Question: What can be done, it’s been 25 days and my hand is ice cold some days worse than others, I’ve been scared of Covid and not sure of rehab, drop foot is a 3/4 getting better. Have mobility of hand just tingles and coldness is toughest symptom. Neurologist saw for teleconference only useless. In er was told they had 40 on ventilators so I got out and they agreed.
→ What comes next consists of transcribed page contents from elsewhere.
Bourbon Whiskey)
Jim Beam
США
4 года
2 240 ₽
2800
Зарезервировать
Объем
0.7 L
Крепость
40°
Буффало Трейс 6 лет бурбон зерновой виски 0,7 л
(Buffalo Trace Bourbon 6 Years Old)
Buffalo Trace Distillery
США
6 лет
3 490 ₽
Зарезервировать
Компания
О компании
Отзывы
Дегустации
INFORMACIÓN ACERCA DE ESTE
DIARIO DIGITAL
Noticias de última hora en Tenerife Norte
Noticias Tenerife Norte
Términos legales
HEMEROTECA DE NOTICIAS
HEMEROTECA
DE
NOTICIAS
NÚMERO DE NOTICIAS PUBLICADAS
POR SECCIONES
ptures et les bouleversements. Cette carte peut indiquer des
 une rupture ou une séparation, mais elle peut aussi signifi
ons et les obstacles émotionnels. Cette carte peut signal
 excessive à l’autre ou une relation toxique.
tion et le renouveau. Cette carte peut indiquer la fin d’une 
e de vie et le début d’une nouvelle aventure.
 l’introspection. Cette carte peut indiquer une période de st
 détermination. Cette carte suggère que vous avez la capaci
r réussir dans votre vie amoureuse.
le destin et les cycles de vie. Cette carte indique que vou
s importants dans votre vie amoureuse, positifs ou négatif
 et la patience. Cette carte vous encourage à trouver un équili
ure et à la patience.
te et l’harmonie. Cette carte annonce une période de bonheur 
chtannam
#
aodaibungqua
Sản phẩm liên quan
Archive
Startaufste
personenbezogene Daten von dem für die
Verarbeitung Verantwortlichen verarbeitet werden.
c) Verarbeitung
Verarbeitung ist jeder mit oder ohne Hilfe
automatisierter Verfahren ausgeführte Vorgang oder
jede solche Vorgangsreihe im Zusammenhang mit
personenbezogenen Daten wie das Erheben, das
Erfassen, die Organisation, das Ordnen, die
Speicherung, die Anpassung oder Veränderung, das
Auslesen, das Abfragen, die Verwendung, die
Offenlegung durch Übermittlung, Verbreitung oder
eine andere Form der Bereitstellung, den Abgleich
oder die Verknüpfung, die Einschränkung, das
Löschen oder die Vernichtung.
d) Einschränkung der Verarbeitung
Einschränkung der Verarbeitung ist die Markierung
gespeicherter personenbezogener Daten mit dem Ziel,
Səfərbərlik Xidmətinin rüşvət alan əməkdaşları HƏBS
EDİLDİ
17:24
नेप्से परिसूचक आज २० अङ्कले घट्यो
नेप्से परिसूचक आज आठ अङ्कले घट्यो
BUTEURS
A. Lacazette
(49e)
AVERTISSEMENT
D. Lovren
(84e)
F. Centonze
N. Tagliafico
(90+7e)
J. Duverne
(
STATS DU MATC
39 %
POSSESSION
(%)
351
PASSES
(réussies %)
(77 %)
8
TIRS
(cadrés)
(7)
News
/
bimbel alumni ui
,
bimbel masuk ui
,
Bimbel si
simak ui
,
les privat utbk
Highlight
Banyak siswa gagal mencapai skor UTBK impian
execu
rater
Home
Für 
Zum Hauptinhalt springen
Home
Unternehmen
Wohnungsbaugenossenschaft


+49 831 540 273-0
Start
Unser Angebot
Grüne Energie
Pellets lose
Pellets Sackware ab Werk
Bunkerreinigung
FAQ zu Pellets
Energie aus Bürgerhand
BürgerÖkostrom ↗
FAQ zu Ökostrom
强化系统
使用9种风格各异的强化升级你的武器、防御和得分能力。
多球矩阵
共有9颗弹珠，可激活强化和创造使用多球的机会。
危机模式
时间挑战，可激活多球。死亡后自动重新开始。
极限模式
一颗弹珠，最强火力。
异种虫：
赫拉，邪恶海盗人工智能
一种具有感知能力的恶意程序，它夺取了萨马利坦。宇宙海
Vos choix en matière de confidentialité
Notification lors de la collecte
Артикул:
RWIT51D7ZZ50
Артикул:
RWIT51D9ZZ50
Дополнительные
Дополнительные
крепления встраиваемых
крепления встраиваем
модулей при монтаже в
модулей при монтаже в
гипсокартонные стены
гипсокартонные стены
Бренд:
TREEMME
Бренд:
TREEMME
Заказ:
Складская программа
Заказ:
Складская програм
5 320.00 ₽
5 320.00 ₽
Answer: A stroke can cause problems with sensation and the brain's ability to interpret stimuli. It is not uncommon to have temperature changes or altered sensation in the extremities. The brain continues healing for several months (and even longer), so I would give it time to see if it resolves. In the mean time, you may try local warming to the hand to see if that helps. Possibly an arthritis glove may work. You can find them on Amazon. I have had patients use IMAK or Vive brands. Sometimes though pressure or touch to an extremity affected by stroke can be sensitive, so the pressure from the glove may be warming, but it may end up being painful if the hand is sensitive. I think with time that the coldness will resolve, but it is not guaranteed. If you continue to have the coldness or pain for several months, you could consult with a physician for other options such as medication. It could be possible that you have decreased circulation to the hand or neuropathy. You might also check with a vascular doctor if the problem persists. Some other ideas are exercising the hand to increase blood flow (e.g. squeezing a ball, open/close the hand, grip exerciser, stretching a rubber band with the fingers or doing theraputty exercises to name a few).